By Brent Thompson

For more than a decade, TrimTab Brewing Company has offered an impressive array of IPAs, stouts and sours. Now, TrimTab is greatly enhancing its music presence in two different ways. While DJs providing background music have been a constant in the brewery, its revamped B-Side Room provides a space to host national touring acts. In addition, TrimTab’s B-Side Productions houses a recording studio, rehearsal pace and equipment rental company. Recently, we sat down with TrimTab CEO Bill Ritter and B-Side Productions producer and recording engineer Andy Jackson to discuss these exciting additions.
Southern Stages: Andy and Bill – thanks for your time. Andy, when did you come to TrimTab and did your arrival coincide with the music enhancements here?
Andy Jackson: January and yes, 100%. When I first got here, Bill told me he his vision and he wanted to bring music. The first thing I said was, “We can’t bring music here – not until we get it right. For the bands you want to bring, we don’t have the stuff they want.” Now, we have a place for bands to come hang out and a dressing room.

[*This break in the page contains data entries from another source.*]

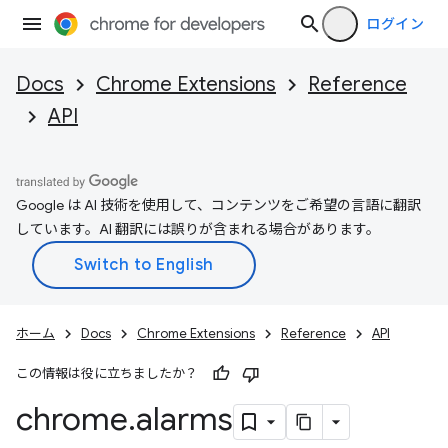
ログイン
Docs
Chrome Extensions
Reference
API
Google は AI 技術を使用して、コンテンツをご希望の言語に翻訳
しています。AI 翻訳には誤りが含まれる場合があります。
ホーム
Docs
Chrome Extensions
Reference
API
この情報は役に立ちましたか？
chrome
.
alarms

Bill Ritter: No one wanted to play here.
Jackson: We turned it into a venue and we’ve got touring bands coming through. We are working with WorkPlay and other venues and I love the community aspect of it. We have a warehouse and, eventually, I’d like to see that as a bigger venue. I’m from a punk rock background, but I am definitely a big picture guy. I’m not a jamband guy, but we have a jamband that does really good and the Yacht Rock night was really successful. 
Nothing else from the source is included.